A relação aparece demonstrada num artigo publicado em 2019 na revista The Lancet Psychiatry por vários autores, alguns deles brasileiros: o risco de desenvolver transtorno desse tipo ao longo da vida é 3,2 maior para quem fuma a erva diariamente e 1,6 maior para os que recorrem a skunk e similares.
Na outra ponta está o CBD, que ajuda crianças portadoras de epilepsia grave, pacientes submetidos a quimioterapia e portadores de dores crônicas. São indicações que levaram vários países e estados americanos a licenciar o uso medicinal da maconha, e há quem proponha o CBD também como antipsicótico.
O grupo de Daniel Martins-de-Souza e Valéria de Almeida, da Unicamp, uniu esforços com o de Jaime Hallak, Antonio Zuardi e José Crippa, na USP de Ribeirão Preto, para esmiuçar os mecanismos fisiológicos por trás desse potencial. O trabalho saiu em 28 de maio no periódico Frontiers in Molecular Neuroscience.
Não vou aborrecer o leitor, aqui, com minúcias da complicada metodologia. De modo resumido, os neurocientistas analisaram os perfis das proteínas secretadas por células nervosas após as culturas serem tratadas com medicamentos antipsicóticos e CBD.
Os remédios testados foram clozapina e haloperidol, que pertencem respectivamente às classes de antipsicóticos atípicos e típicos.
Os típicos, ou de primeira geração, atacam mais os sintomas psicóticos mal batizados como positivos. Recebem esse nome as manifestações psíquicas que não ocorrem na pessoa saudável, como delírios e alucinações.
A segunda geração, a dos antipsicóticos atípicos, vai além: buscam conter tanto os sintomas positivos quanto os negativos. No segundo caso, trata-se do rebaixamento de funções psíquicas importantes, resultando em embotamento afetivo, isolamento social, perda cognitiva.
A parceria da Unicamp com a USP encontrou que o perfil proteômico induzido pelo CBD se assemelha mais à ação dos atípicos do que à dos típicos.
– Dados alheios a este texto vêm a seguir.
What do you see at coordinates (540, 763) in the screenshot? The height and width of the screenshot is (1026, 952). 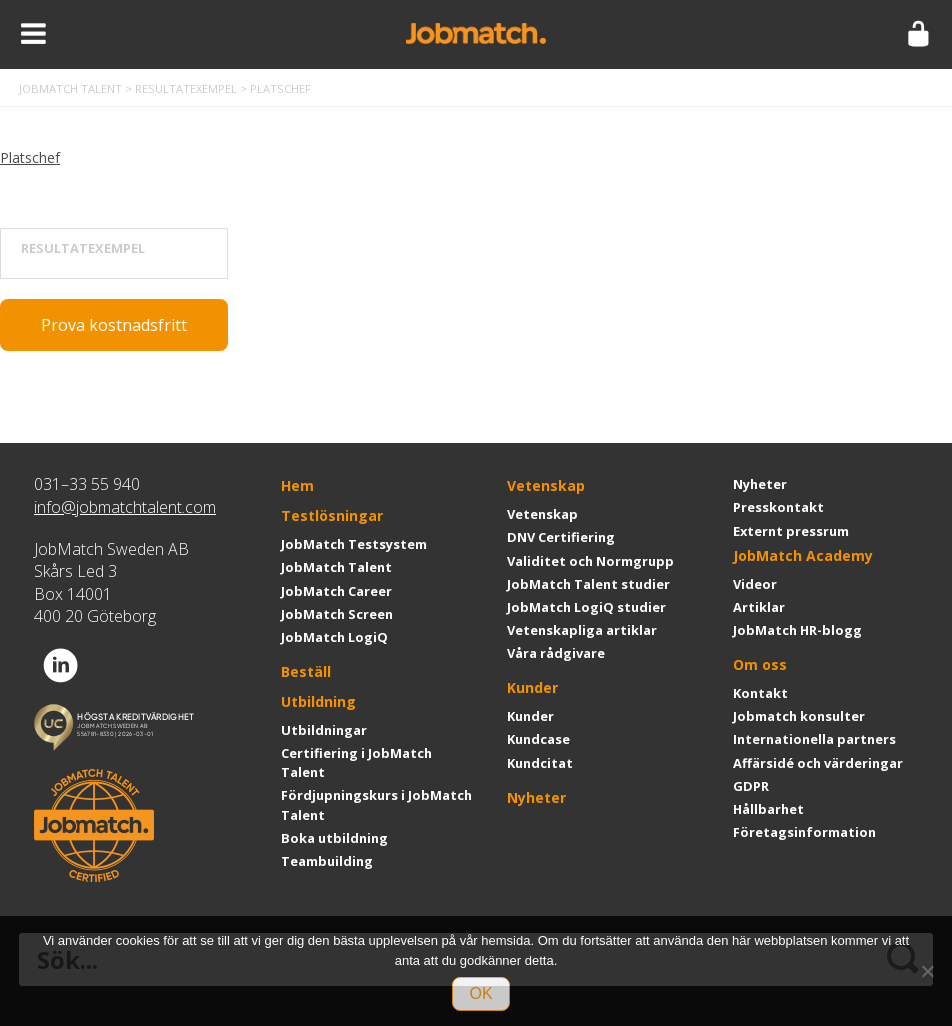 I see `Kundcitat` at bounding box center [540, 763].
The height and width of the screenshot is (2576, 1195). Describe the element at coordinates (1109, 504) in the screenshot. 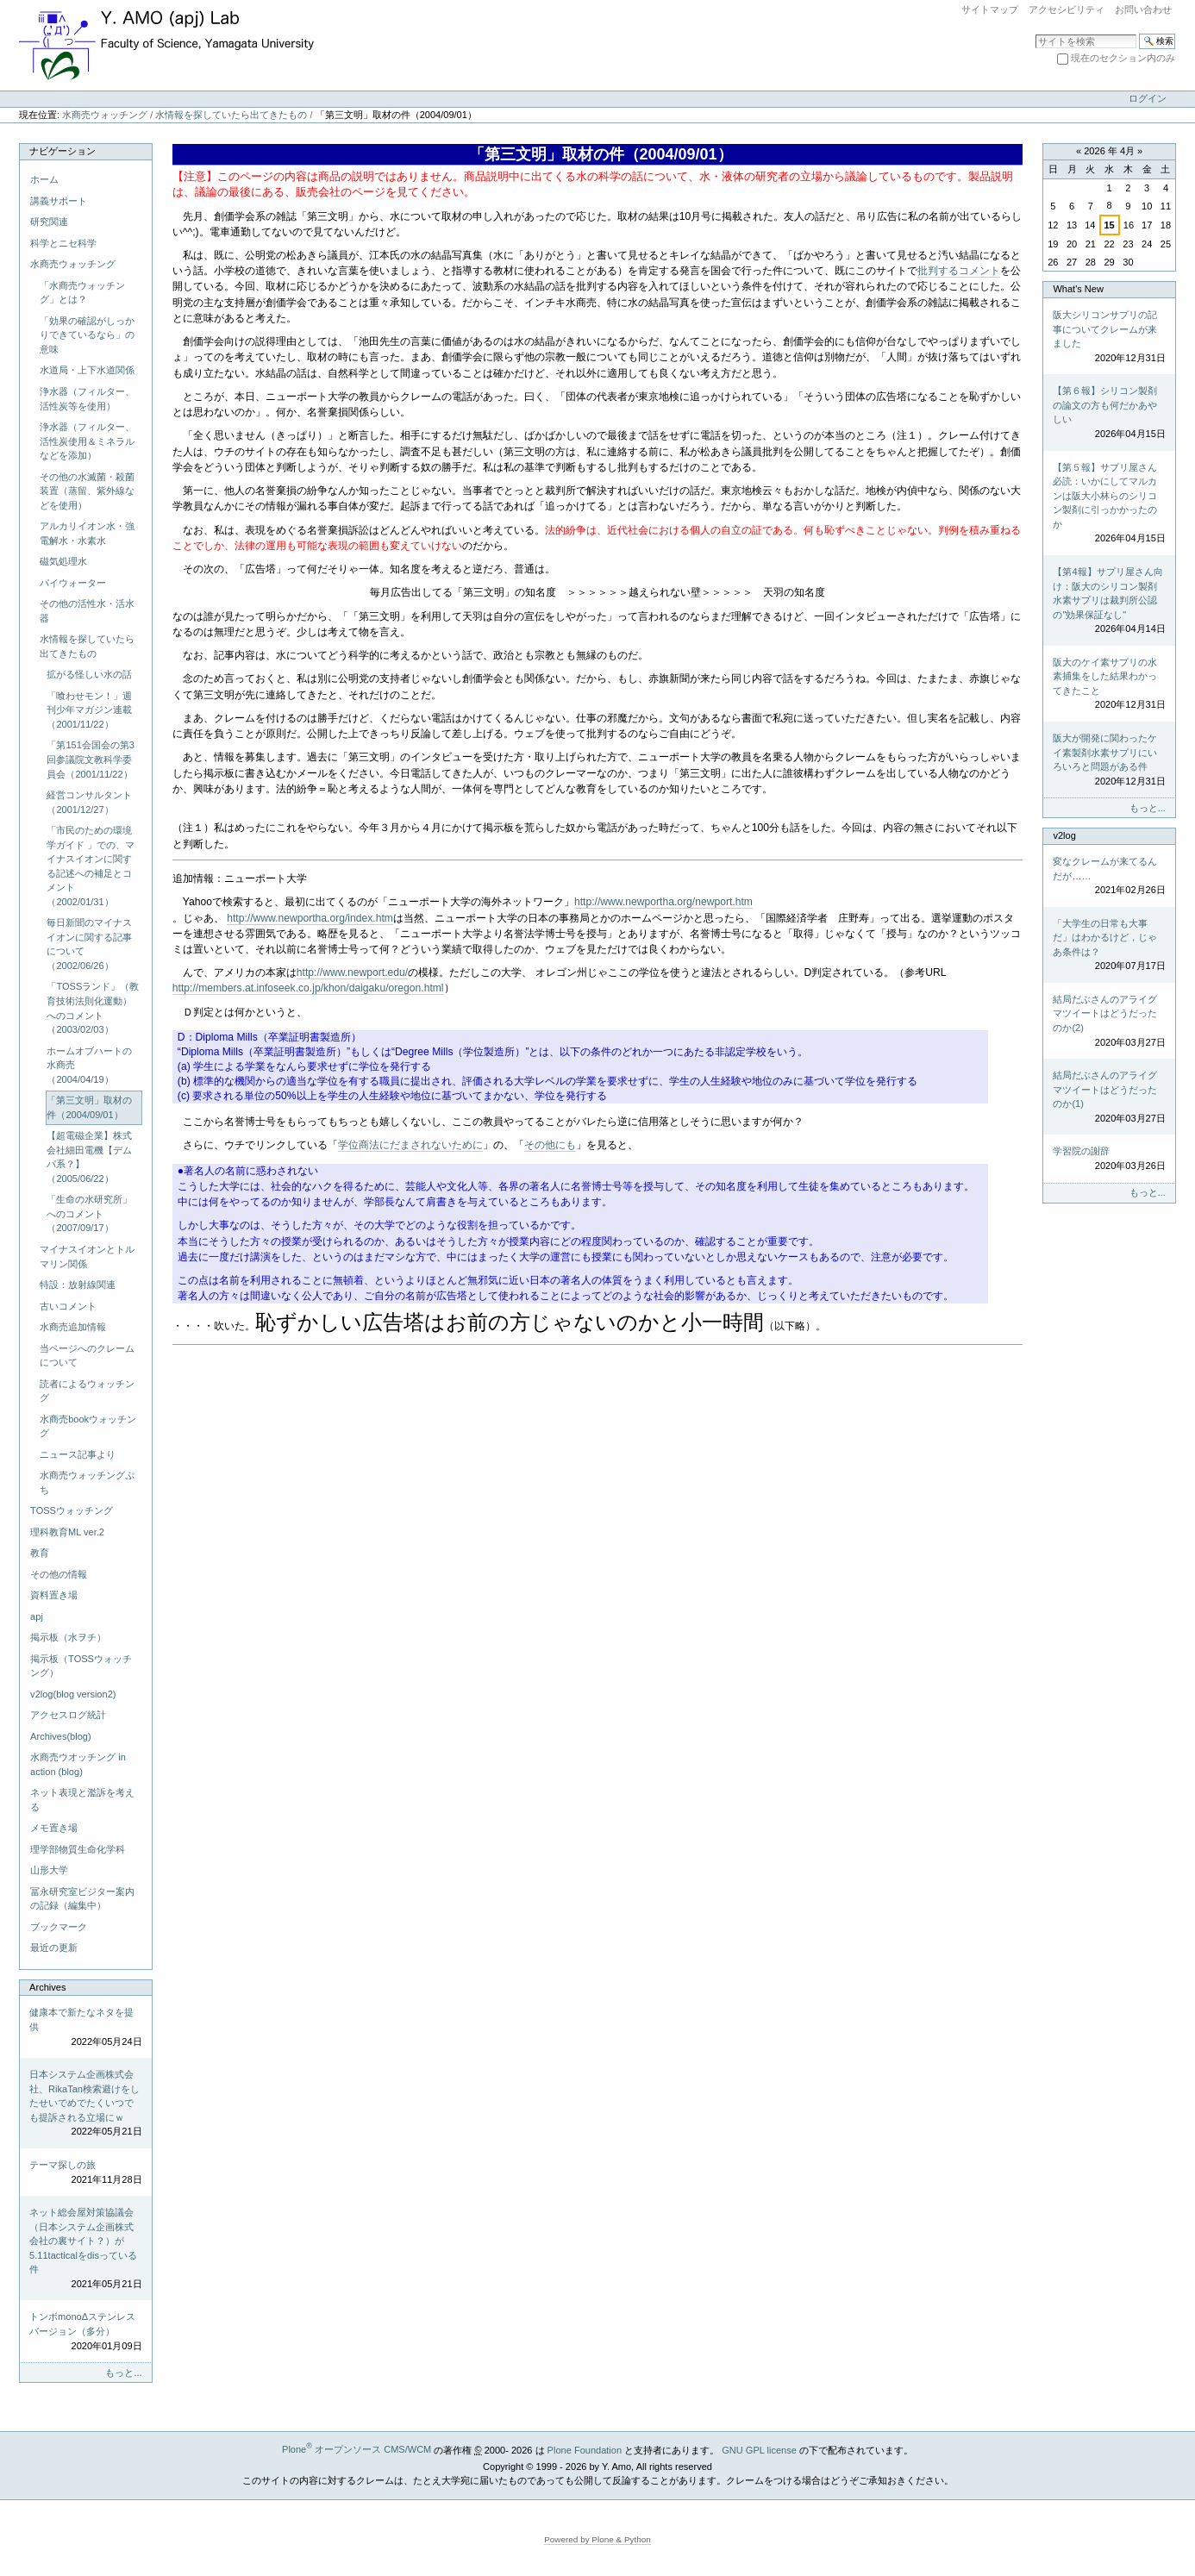 I see `【第５報】サプリ屋さん必読：いかにしてマルカンは阪大小林らのシリコン製剤に引っかかったのか` at that location.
Com base em algumas pistas, investigou-se também se o composto da maconha tinha impacto sobre vias metabólicas envolvidas na desmielinização. Esse dano à bainha que cobre nervos é fundamental para transmissão de impulsos nervosos e tem sido implicada na esquizofrenia.
A análise das proteínas indicou que, sim, o CBD parece ajudar na remielinização. “Outra coisa que queremos explorar são os eventos bioquímicos disparados pelos antipsicóticos atuais e não disparados pelo CBD, pois esses eventos podem justamente ser aqueles culpados pelos efeitos colaterais”, indica Martins-de-Souza.
“Se um novo medicamento puder eliminá-los, voilà!”, entusiasma-se. “O que CBD e antipsicóticos tradicionais têm em comum deve ser bom para tratar doença; o que é bioquimicamente específico aos antipsicóticos tradicionais pode ser justamente o que não queremos em novos medicamentos.”